Luo Gu P2938 [USACO09FEB] Stock Market Stock Market
JDOJ 2625: USACO 2009 Feb Gold 2.Stock Market
Title Description
Despite their innate prudence, the cows took a beating in the home mortgage market and now are trying their hand at stocks. Happily, Bessie is prescient and knows not only today's S (2 <= S <= 50) stock prices but also the future stock prices for a total of D days (2 <= D <= 10).
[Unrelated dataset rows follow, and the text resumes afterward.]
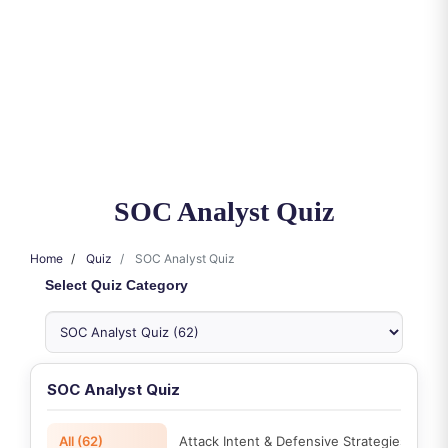
SOC Analyst Quiz
Home
Quiz
SOC Analyst Quiz
Select Quiz Category
SOC Analyst Quiz
All (62)
Attack Intent & Defensive Strategies (2)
Given the matrix of current and future stock prices on various days (1 <= PR_sd <= 1,000) and an initial M (1 <= M <= 200,000) units of money, determine an optimal buying and selling strategy in order to maximize the gain realized by selling stock on the final day. Shares must be purchased in integer multiples, and you need not spend all the money (or any money). It is guaranteed that you will not be able to earn a profit of more than 500,000 units of money.
Consider the example below of a bull (i.e., improving) market, the kind Bessie likes most. In this case, S=2 stocks and D=3 days. The cows have 10 units of money to invest.
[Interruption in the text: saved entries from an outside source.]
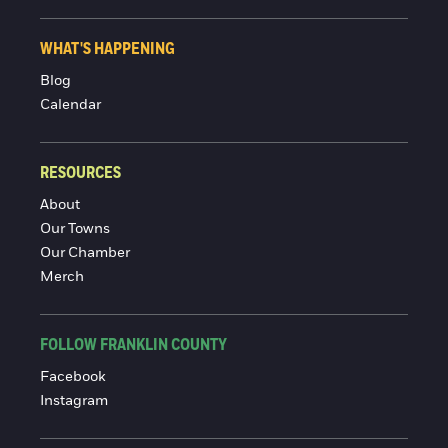
WHAT'S HAPPENING
Blog
Calendar
RESOURCES
About
Our Towns
Our Chamber
Merch
FOLLOW FRANKLIN COUNTY
Facebook
Instagram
|Stock|Today's price| Tomorrow's price| | Two days hence Stock | | | :-----------: | :-----------: | :-----------: | :-----------: | | AA | 10 | 15 | 15 | |BB | 13| 11|20 |
If money is to be made, the cows must purchase stock 1 on day 1. Selling stock 1 on day 2 and quickly buying stock 2 yields 4 money in the bank and one share of 2. Selling stock 2 on the final day brings in 20 money for a total of 24 money when the 20 is added to the bank.
Input Format
* Line 1: Three space-separated integers: S, D, and M
* Lines 2..S+1: Line s+1 contains the D prices for stock s on days 1..D: PR_sd
Output Format
* Line 1: The maximum amount of money possible to have after selling on day D.
Translation of the meaning of problems
Title Description
Although cows born cautious, they are still dealt a heavy blow in the mortgage credit market, and now they are ready to try their luck in the stock market. Bessie had inside information, she knows S S stocks in the next D D price days.
Assuming that in the beginning, she raised M M dollars, then how she can earn the most money operating it? Bessie every day to buy and sell many stocks, you can buy and sell the same stocks, trading unit must be an integer, not the number. For example, a bull:
Bessie assume there are 10 yuan principal, stock prices are as follows:
| stock | Today's price | Tomorrow price | Acquired prices |
|---|---|---|---|
| AA | 10 | 15 | 15 |
| B B | 13 | 11 | 20 |
The most profitable approach is: buy today A A -share one, tomorrow to sell it and buy a B share, sell B shares acquired, so Bessie to have 24 yuan.
Input Format
First row: three integer S, D and M, 2 ≤ S ≤ 502≤ S ≦ 50; 102≤ ≤ D 2 ≤ D ≦ 10; 2000001≤. 1 ≤ M ≤ M ≤200000
The second line to the first line S + 1: the first line has a D i + 1 integers: of P_ {I;}. 1 P I ; {. 1 to I of P_;} D P I ; D , I represents I stocks at the the last day-to-day price for all ≤ J ≤ D1≤. 1 J ≤ D , * P ** Pi1≤. 1 ≤ I ; ≤ 1000 J J * ≤1000
Output Format
Single integer: Indicates the maximum number of cows can get the money to ensure that this number is not more than 500,000,500,000
Sample input and output
Input # 1 copy
Output # 1 copy
answer:
A weird knapsack problem.
First, we can be clear, that is the decision of DP:
In the first \ (i \) days, there are so few decisions are made:
The first is: do not buy.
The second: After buying the next day to sell.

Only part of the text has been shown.